Any type of grape can be used in cooking, from supermarket varieties such as Thompson seedless green and red flame to blue-black Ribiers and green-to-purple Muscats. Unripe green grapes add a fresh sourness to stews or broths. For ripe or overripe fruit, jam is a common option, especially for red and purple grapes, as are pickles, cocktail syrups and shrubs. Green grapes, which often carry a vegetal note, are great in salads or ceviches. Concords, popular for juice, make a lush filling for pie.

Here are some of our favorite ways to cook with grapes, one of fall’s finest harvests. Check out the Recipe Finder for more ideas.

Sheet Pan Sausage Dinner With Roasted Grapes and Broccoli Rabe, above. In this recipe, a fall favorite from cookbook author Julia Turshen, red grapes are roasted alongside Italian fennel sausage and bright green broccoli rabe for an all-in-one dinner.


Concord Grape Pie. Concord grapes are in season for only a short period of time, but it’s possible to make this pie with Thomcords, a hybrid variety that’s available for most of the fall. Either way, the filling bakes up into an ethereal deep purple with a sweetness that’s offset by a crust made from nutty rye flour.


Ceviche-Style Shrimp Cocktail With Green Grapes. Make this recipe when you miss summer or beach vacations full of sunshine. A bright lime and jalapeño dressing tames the sweet shrimp and grapes. Cucumber adds crunch.

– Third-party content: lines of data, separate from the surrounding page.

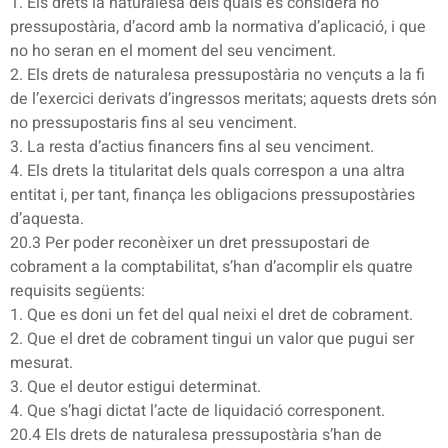
1. Els drets la naturalesa dels quals es considera no
pressupostària, d’acord amb la normativa d’aplicació, i que
no ho seran en el moment del seu venciment.
2. Els drets de naturalesa pressupostària no vençuts a la fi
de l’exercici derivats d’ingressos meritats; aquests drets són
no pressupostaris fins al seu venciment.
3. La resta d’actius financers fins al seu venciment.
4. Els drets la titularitat dels quals correspon a una altra
entitat i, per tant, finança les obligacions pressupostàries
d’aquesta.
20.3 Per poder reconèixer un dret pressupostari de
cobrament a la comptabilitat, s’han d’acomplir els quatre
requisits següents:
1. Que es doni un fet del qual neixi el dret de cobrament.
2. Que el dret de cobrament tingui un valor que pugui ser
mesurat.
3. Que el deutor estigui determinat.
4. Que s’hagi dictat l’acte de liquidació corresponent.
20.4 Els drets de naturalesa pressupostària s’han de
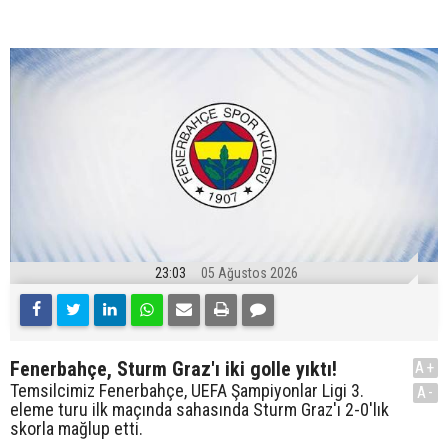
23:03
05 Ağustos 2026
Fenerbahçe, Sturm Graz'ı iki golle yıktı!
A+
Temsilcimiz Fenerbahçe, UEFA Şampiyonlar Ligi 3.
A-
eleme turu ilk maçında sahasında Sturm Graz'ı 2-0'lık
skorla mağlup etti.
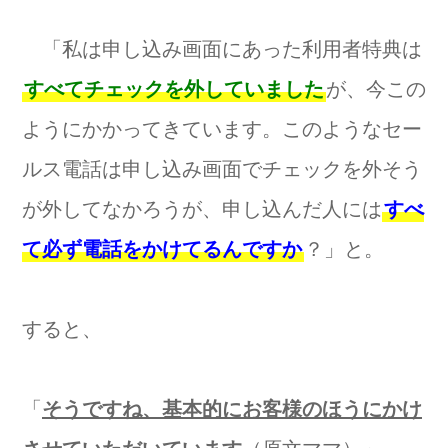
「私は申し込み画面にあった利用者特典は
すべてチェックを外していました
が、今この
ようにかかってきています。このようなセー
ルス電話は申し込み画面でチェックを外そう
が外してなかろうが、申し込んだ人には
すべ
て必ず電話をかけてるんですか
？」と。
すると、
「
そうですね、基本的にお客様のほうにかけ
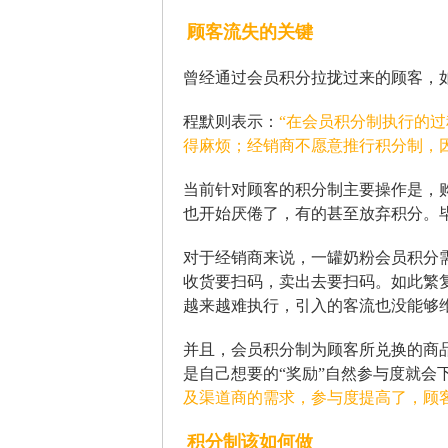
顾客流失的关键
曾经通过会员积分拉拢过来的顾客，
程默则表示：
“在会员积分制执行的
得麻烦；经销商不愿意推行积分制，
当前针对顾客的积分制主要操作是，
也开始厌倦了，有的甚至放弃积分。
对于经销商来说，一罐奶粉会员积分
收货要扫码，卖出去要扫码。如此繁
越来越难执行，引入的客流也没能够
并且，会员积分制为顾客所兑换的商
是自己想要的“奖励”自然参与度就会
及渠道商的需求，参与度提高了，顾
积分制该如何做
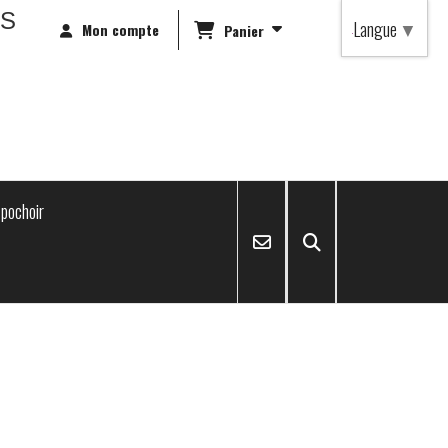
RS
Langue
▼
Mon compte
Panier
pochoir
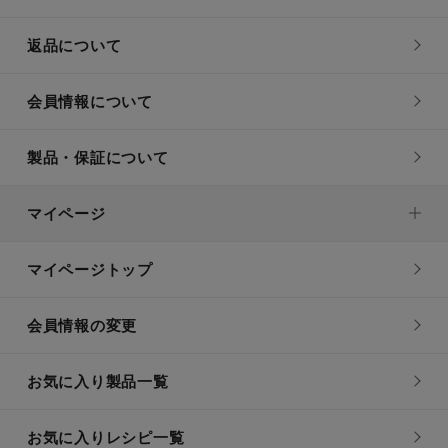
返品について
会員情報について
製品・保証について
マイページ
マイページトップ
会員情報の変更
お気に入り製品一覧
お気に入りレシピ一覧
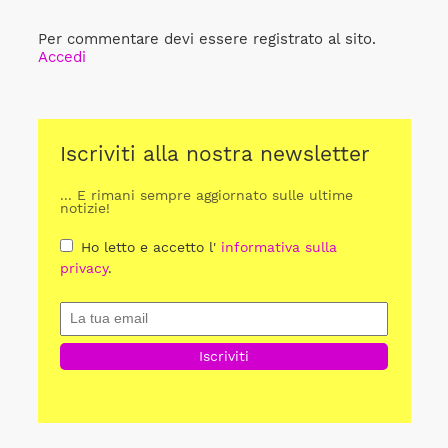
Per commentare devi essere registrato al sito.
Accedi
Iscriviti alla nostra newsletter
... E rimani sempre aggiornato sulle ultime
notizie!
Ho letto e accetto l'
informativa sulla
privacy
.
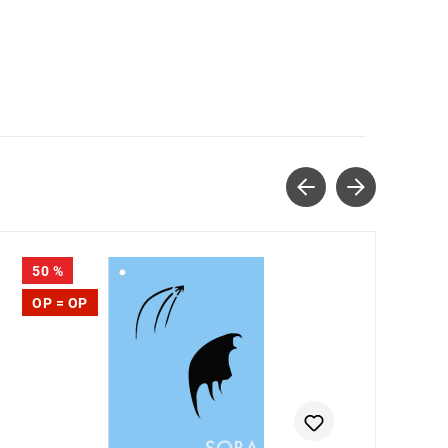
50
%
OP = OP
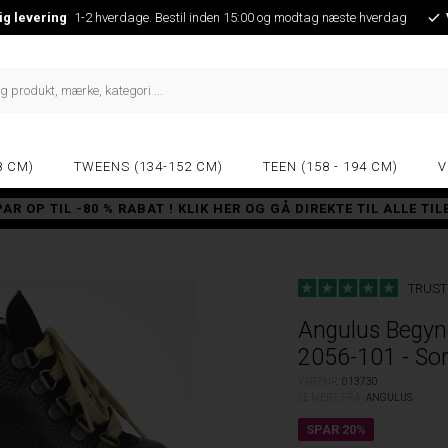
ig levering
1-2 hverdage. Bestil inden 15:00 og modtag næste hverdag
8 CM)
TWEENS (134-152 CM)
TEEN (158 - 194 CM)
V
PAR OP TIL -80 % RABAT ! KLIK HER OG GÅ DIREKTE TIL ALLE TI
TRUST
Angulus Begynd
2056-101 - Sor
VARENR.
013730
SE MERE FRA
ANGULUS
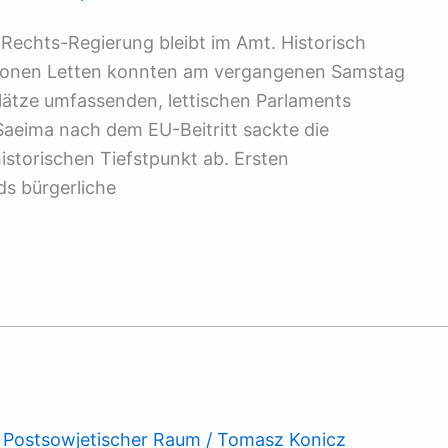
-Rechts-Regierung bleibt im Amt. Historisch
illionen Letten konnten am vergangenen Samstag
ätze umfassenden, lettischen Parlaments
Saeima nach dem EU-Beitritt sackte die
historischen Tiefstpunkt ab. Ersten
ds bürgerliche
,
Postsowjetischer Raum
/
Tomasz Konicz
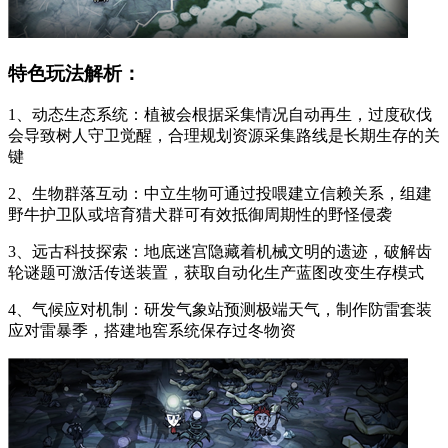
特色玩法解析：
1、动态生态系统：植被会根据采集情况自动再生，过度砍伐
会导致树人守卫觉醒，合理规划资源采集路线是长期生存的关
键
2、生物群落互动：中立生物可通过投喂建立信赖关系，组建
野牛护卫队或培育猎犬群可有效抵御周期性的野怪侵袭
3、远古科技探索：地底迷宫隐藏着机械文明的遗迹，破解齿
轮谜题可激活传送装置，获取自动化生产蓝图改变生存模式
4、气候应对机制：研发气象站预测极端天气，制作防雷套装
应对雷暴季，搭建地窖系统保存过冬物资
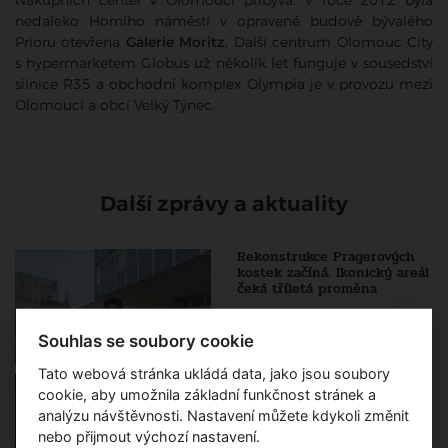
Nákupních center v Olomouci přibývá. V roce 2012 byla
nedaleko Horního náměstí v opravené budově bývalého
Prioru otevřena
Galerie Moritz.
Další centrum Olomouc City
s hypermarketem Globus už několik let funguje v sousedství
silnice R35 a obchodní komplex Olympia je v provozu mezi
Olomoucí a obcí Velký Týnec.
Další zprávy a aktuality
Rekonstrukce Pragerových
kostek začíná. Ikonický areál
čeká tříletá proměna
Souhlas se soubory cookie
Tato webová stránka ukládá data, jako jsou soubory
Architekt roku 2026
cookie, aby umožnila základní funkčnost stránek a
vstupuje do finále. Porota
představila pětici výrazných
analýzu návštěvnosti. Nastavení můžete kdykoli změnit
osobností české architektury
nebo přijmout výchozí nastavení.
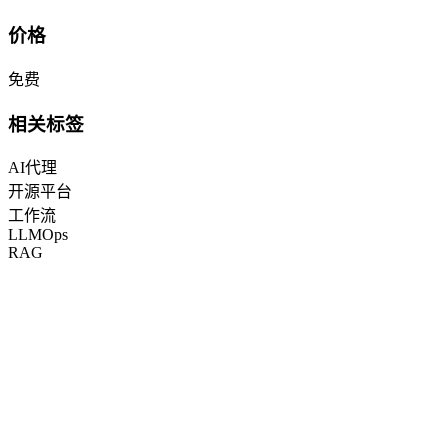
价格
免费
相关标签
AI代理
开源平台
工作流
LLMOps
RAG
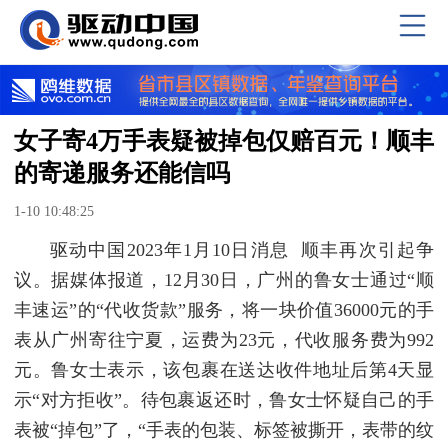
女子寄4万手表疑被掉包仅赔百元！顺丰
的寄递服务还能信吗
1-10 10:48:25
驱动中国2023年1月10日消息 顺丰再次引起争
议。据媒体报道，12月30日，广州的鲁女士通过“顺
丰速运”的“代收货款”服务，将一块价值36000元的手
表从广州寄往宁夏，运费为23元，代收服务费为992
元。鲁女士表示，该包裹在送达收件地址后第4天显
示“对方拒收”。待包裹返还时，鲁女士怀疑自己的手
表被“掉包”了，“手表的包装、标签被撕开，表带的纹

Chicory Salad With Roasted Grapes. Slowly roasting grapes softens their skins, pulls out some of their juices and brings out their multidimensional flavors. The resulting fruit plays nicely with bitter greens, funky blue cheese and a Dijon dressing.

Roasted Fall Fruit With Balsamic Glaze. Alongside other fall favorites, such as pears and figs, roasted grapes provide textural contrast in addition to a sweet-tart note when glazed with honey, balsamic vinegar and ginger. Serve the roasted fruit atop yogurt or oatmeal for breakfast or with ice cream for dessert.


Baked Feta With Grapes. Baking grapes and olives with cheese on top is a riff on a cheese course. In this recipe from Ali Slagle, fennel seeds and crushed red pepper flakes perk up red grapes and Kalamata olives as they roast beneath creamy, salty feta. Serve it as an appetizer or alongside a green salad or roasted chicken for a meal.

Fall Fruit With Port Wine Sauce. Stew and steep grapes, apples and pears in wine scented with orange and cinnamon for a simple and elegant dessert. Serve warm or cooled in glasses or over Greek yogurt or whipped cream.

Chocolate Grapes. Toss cool, dry grapes with melted chocolate, stirring all the while, and watch as the chocolate clings to each orb, creating a candy-like coating in minutes. It’s a fun project for kids and an elegant snack for adults, with a glass of red wine on the side.